Exercise prompt: Whatever the lines below say, output them exactly.
═════ Provided records
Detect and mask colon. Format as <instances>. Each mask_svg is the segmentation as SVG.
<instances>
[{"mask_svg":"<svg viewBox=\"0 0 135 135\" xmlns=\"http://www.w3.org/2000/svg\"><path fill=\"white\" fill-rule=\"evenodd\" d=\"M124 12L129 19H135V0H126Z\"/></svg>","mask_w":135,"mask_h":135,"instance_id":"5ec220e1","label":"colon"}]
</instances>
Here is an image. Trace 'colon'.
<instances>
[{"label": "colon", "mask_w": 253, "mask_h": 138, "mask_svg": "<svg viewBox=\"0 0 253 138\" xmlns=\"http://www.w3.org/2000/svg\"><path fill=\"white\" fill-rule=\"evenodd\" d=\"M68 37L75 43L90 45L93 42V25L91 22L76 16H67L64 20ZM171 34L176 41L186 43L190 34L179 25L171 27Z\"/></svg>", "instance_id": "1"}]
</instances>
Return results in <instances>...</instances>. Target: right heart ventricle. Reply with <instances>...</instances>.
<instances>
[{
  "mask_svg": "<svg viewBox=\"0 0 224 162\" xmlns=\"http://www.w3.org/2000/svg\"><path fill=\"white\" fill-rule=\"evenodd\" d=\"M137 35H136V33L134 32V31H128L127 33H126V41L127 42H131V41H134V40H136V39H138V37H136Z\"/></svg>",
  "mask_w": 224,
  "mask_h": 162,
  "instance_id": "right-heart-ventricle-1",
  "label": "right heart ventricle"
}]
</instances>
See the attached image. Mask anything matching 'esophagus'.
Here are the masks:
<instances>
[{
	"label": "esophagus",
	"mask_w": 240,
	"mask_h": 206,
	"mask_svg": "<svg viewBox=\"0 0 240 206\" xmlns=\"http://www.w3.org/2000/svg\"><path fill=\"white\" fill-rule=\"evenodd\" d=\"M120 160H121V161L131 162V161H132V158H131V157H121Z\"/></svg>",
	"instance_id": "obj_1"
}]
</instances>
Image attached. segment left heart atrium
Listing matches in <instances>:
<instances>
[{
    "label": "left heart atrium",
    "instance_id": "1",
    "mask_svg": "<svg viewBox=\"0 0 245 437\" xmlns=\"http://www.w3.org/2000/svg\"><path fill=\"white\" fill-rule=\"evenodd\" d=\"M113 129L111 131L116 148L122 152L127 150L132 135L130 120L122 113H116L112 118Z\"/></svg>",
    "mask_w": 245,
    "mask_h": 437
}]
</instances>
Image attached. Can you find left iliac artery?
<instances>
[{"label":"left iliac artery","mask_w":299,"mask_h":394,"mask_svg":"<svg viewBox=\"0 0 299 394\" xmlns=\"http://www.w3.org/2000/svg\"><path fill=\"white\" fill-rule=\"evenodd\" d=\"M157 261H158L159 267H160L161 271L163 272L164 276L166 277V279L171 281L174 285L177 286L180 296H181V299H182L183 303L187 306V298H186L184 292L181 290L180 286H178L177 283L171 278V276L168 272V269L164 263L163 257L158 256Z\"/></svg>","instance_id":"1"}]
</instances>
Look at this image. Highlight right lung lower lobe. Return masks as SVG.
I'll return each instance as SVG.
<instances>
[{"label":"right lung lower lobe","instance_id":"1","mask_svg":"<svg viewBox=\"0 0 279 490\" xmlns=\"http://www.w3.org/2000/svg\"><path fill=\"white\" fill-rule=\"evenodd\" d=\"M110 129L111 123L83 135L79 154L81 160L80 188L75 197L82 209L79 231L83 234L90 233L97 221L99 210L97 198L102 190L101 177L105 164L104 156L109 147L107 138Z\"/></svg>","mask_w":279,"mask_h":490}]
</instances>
══════════
Task result:
Detect and mask colon. Format as <instances>. Each mask_svg is the segmentation as SVG.
<instances>
[{"mask_svg":"<svg viewBox=\"0 0 135 135\" xmlns=\"http://www.w3.org/2000/svg\"><path fill=\"white\" fill-rule=\"evenodd\" d=\"M124 12L129 19H135V0H126Z\"/></svg>","mask_w":135,"mask_h":135,"instance_id":"5ec220e1","label":"colon"}]
</instances>
Here is an image. Trace 'colon'.
<instances>
[{"label": "colon", "mask_w": 253, "mask_h": 138, "mask_svg": "<svg viewBox=\"0 0 253 138\" xmlns=\"http://www.w3.org/2000/svg\"><path fill=\"white\" fill-rule=\"evenodd\" d=\"M68 37L75 43L90 45L93 42V25L91 22L76 16H67L64 20ZM171 34L176 41L186 43L190 34L179 25L171 27Z\"/></svg>", "instance_id": "1"}]
</instances>
Return results in <instances>...</instances>. Target: right heart ventricle. Reply with <instances>...</instances>.
<instances>
[{
  "mask_svg": "<svg viewBox=\"0 0 224 162\" xmlns=\"http://www.w3.org/2000/svg\"><path fill=\"white\" fill-rule=\"evenodd\" d=\"M137 35H136V33L134 32V31H128L127 33H126V41L127 42H131V41H134V40H136V39H138V37H136Z\"/></svg>",
  "mask_w": 224,
  "mask_h": 162,
  "instance_id": "right-heart-ventricle-1",
  "label": "right heart ventricle"
}]
</instances>
See the attached image. Mask anything matching 'esophagus'.
Here are the masks:
<instances>
[{
	"label": "esophagus",
	"mask_w": 240,
	"mask_h": 206,
	"mask_svg": "<svg viewBox=\"0 0 240 206\" xmlns=\"http://www.w3.org/2000/svg\"><path fill=\"white\" fill-rule=\"evenodd\" d=\"M120 160H121V161L131 162V161H132V158H131V157H121Z\"/></svg>",
	"instance_id": "obj_1"
}]
</instances>
Image attached. segment left heart atrium
Listing matches in <instances>:
<instances>
[{
    "label": "left heart atrium",
    "instance_id": "1",
    "mask_svg": "<svg viewBox=\"0 0 245 437\" xmlns=\"http://www.w3.org/2000/svg\"><path fill=\"white\" fill-rule=\"evenodd\" d=\"M113 129L111 131L116 148L122 152L127 150L132 135L130 120L122 113H116L112 118Z\"/></svg>",
    "mask_w": 245,
    "mask_h": 437
}]
</instances>
Image attached. Can you find left iliac artery?
<instances>
[{"label":"left iliac artery","mask_w":299,"mask_h":394,"mask_svg":"<svg viewBox=\"0 0 299 394\" xmlns=\"http://www.w3.org/2000/svg\"><path fill=\"white\" fill-rule=\"evenodd\" d=\"M157 261H158L159 267H160L161 271L163 272L164 276L166 277V279L171 281L174 285L177 286L180 296H181V299H182L183 303L187 306V298H186L184 292L181 290L180 286H178L177 283L171 278V276L168 272V269L164 263L163 257L158 256Z\"/></svg>","instance_id":"1"}]
</instances>
Look at this image. Highlight right lung lower lobe. Return masks as SVG.
I'll return each instance as SVG.
<instances>
[{"label":"right lung lower lobe","instance_id":"1","mask_svg":"<svg viewBox=\"0 0 279 490\" xmlns=\"http://www.w3.org/2000/svg\"><path fill=\"white\" fill-rule=\"evenodd\" d=\"M110 129L111 123L83 135L79 154L81 160L80 188L75 197L82 209L79 231L83 234L90 233L97 221L99 210L97 198L102 190L101 177L105 164L104 156L109 147L107 138Z\"/></svg>","mask_w":279,"mask_h":490}]
</instances>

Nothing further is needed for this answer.